In Europe, people are Englishmen or Frenchmen or Spaniards first, and Europeans such a distant second that it’s hardly visible.

erp Tuesday, 09 January 2007 at 06:25

Yes on all counts!

Annoying Old Guy Tuesday, 09 January 2007 at 09:03


How many actual Texans have you met?

But presuming you are correct, why was it that the USA incorporated an independent nation so thoroughly, but the UK didn’t? I still think the better federal structure of the USA was a big contributor.

Brit Tuesday, 09 January 2007 at 09:27

The weight of history.

(But let’s not get too carried away about the ‘failure’ of the UK to incorporate, say, Scotland. We are talking about 400 years, during which the British Empire became the most powerful in the world.)

Catalonia and Spain is an interesting case right now.

Annoying Old Guy Tuesday, 09 January 2007 at 10:12

That was my point. There’s lots of reasons to presume we’ll see ever more of that in the future. It’s a brittle situation where each escapee encourages others while weakening any central attraction. It will be more interesting 10 or 20 years out if places like Scotland succeed and then fail. I thought the travails of Slovakia would put a bit of a damper on, but I think they’ve mostly turned around.

Peter Burnet Tuesday, 09 January 2007 at 14:09

I’m under the impression that these beakaway nationalist movements are big EU fans and it’s not hard to see why. The EU lets them assure doubters in their midst who worry about the economic consequences of being too small or insignificant. And I’ll bet the EU bureaucrats love them and find all kinds of subtle ways to encourage them. It’s a good way to throw off the big troublemakers like Britain.

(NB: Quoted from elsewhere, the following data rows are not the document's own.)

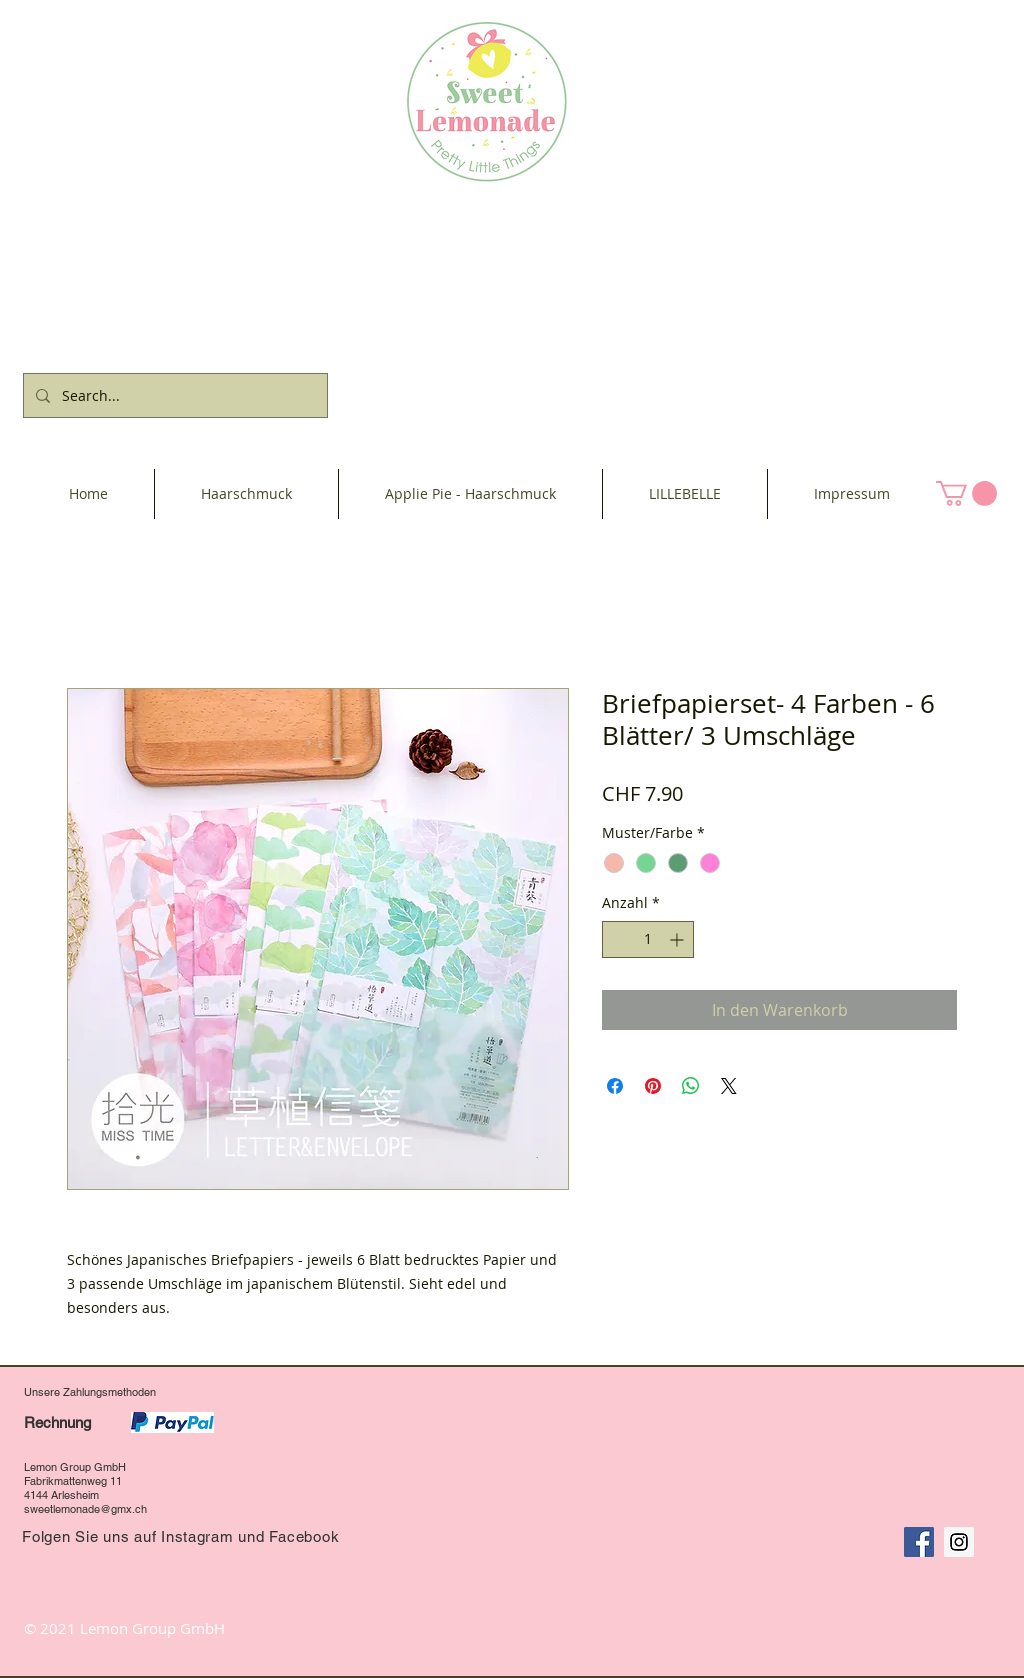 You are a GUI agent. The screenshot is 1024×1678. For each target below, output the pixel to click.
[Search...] (173, 395)
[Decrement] (617, 939)
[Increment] (678, 939)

AOG, I always assume the solidity of the States was largely a result of your civil war. Doesn’t everybody knows a warm goodbye handshake is unlikely? Quebec separatism seemed to just keep rolling along until Ottawa stopped being so civilized and started growling about the likely unpleasant consequences,and Clinton mused publically that entry into NAFTA wasn’t assured. To take some kind of postmodern high road and pretend fear isn’t an effective tool and you shouldn’t have to fight for your cookies is for surrender-monkeys.

Which brings me to one of my favourite Quebec stories. When the separatists were in power in the province, they used to organize big-wig treks to New York and Washington to assure American movers and shakers what a great deal it would be for everybody. During one, they were making a presentation to some very bright staff members of a senior senator. The Quebec spokeman finished with a flourishing statement that he wanted to assure them an independent Quebec would not pose a threat to American security or other national interests.

To which the answer came back: “You’re g-d—mned right it won’t.”

Annoying Old Guy Tuesday, 09 January 2007 at 14:48

It is claimed that the American Civil War marked the point at which the term “The United States” changed from plural noun to a singular noun. So your view has its strong points.

I also agree that fear is a big motivator, but what I think is that such fear is, to a large extent, disappearing as we approach the End of History. Realistically, the USA isn’t going to allow Catalonia to be invaded from Africa. Problems with joining the EU or NAFTA can be worked around or dealt with, and in particular would not be ongoing concerns, but would be settled before succession.